I've been considering moving to a new city (getting seduced by those big city lights), and I'm trying to decide if my lack of "computer science"-y skills is going to make me overly uncompetitive. Let me explain my situation a bit more:
Programming since jr. high school, professionally since 2004. I've worked for a small company that does custom web applications (PHP) since 2006.
I've studied design patterns on my own, and used them in my work.
Worked with MVC frameworks (PHP) for a couple years now. I have a strong understanding of how to write good, maintainable MVC code that adheres to the principles of MVC (rather than just cramming code into wherever I can in the framework.)
Recently done some work with C#, through which I'm learning dependency injection and the MVVM pattern. Grokking these, but still a ways to go.
Where I get nervous is with the things you'd learn in a CS degree. My degree is in aerospace engineering, not CS, but I've decided that programming is the thing I really care about.
What I know:
Basic data structures: I took a class in which I implemented basic linked lists, and queues and stacks built on those. I've written a basic binary tree (inserts, various traversals, but not removal (I was really drunk when I wrote the code, and it turned out not to work at all)). I know about hash tables, and understand some of the principles of their implementation.
I understand big-O notation, but since I'm not really familiar with algorithms, I suspect I might miss interview questions about this topic. (what's the worst-case insertion time into a hash table? I have no idea.)
What I don't know:
Don't really know formal algorithms at all. I couldn't sort my way out of a paper bag (well maybe bubble sort, which I know is O(n2)). I guess I know some of their names.

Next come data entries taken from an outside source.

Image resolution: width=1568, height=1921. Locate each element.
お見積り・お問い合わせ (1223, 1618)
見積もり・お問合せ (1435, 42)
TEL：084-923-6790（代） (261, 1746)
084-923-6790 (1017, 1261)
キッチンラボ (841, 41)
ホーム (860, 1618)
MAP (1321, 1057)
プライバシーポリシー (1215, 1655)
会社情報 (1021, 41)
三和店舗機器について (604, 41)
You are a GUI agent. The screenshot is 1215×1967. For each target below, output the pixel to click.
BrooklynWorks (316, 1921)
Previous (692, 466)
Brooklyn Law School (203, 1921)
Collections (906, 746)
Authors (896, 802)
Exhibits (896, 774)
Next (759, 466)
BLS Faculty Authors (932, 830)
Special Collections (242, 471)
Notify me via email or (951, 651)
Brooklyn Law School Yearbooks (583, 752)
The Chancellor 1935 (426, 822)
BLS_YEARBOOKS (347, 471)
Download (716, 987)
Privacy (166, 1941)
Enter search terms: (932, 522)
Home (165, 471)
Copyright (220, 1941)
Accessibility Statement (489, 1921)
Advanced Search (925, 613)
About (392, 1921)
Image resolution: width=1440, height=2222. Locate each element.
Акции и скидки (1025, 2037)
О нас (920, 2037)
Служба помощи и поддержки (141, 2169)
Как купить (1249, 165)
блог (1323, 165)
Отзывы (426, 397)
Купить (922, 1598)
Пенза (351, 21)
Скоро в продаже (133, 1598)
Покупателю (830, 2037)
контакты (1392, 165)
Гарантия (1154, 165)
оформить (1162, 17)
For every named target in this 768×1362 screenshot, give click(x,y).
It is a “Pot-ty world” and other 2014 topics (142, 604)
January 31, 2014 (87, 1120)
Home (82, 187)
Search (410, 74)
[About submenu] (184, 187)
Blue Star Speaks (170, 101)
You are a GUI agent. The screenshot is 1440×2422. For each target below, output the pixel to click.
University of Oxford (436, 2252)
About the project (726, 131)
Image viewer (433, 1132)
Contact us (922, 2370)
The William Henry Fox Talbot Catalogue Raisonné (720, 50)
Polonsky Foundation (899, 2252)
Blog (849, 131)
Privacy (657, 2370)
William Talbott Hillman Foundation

Never written a parser, or compiler, or any component of an OS. I've never done anything interesting with concurrency (e.g., anything beyond using basic asynchronous calls in .NET to keep my UI from blocking.)
I want to learn all these things, purely out of interest, but for now I simply don't have time right now with main job + side job + life outside programming (gasp! I know). I don't want to put my larger life plans on hold unnecessarily if I don't have to.
I'm not aiming for a Google or a Microsoft, but I'd like to at least get a job that's interesting. How much will I be held back by the deficiencies I've listed? I feel relatively confident that in a job I would actually apply for and get, I would be able to perform very well, but what about interviews?
I'd like to know:
- How crucial are computer science topics toward getting a job?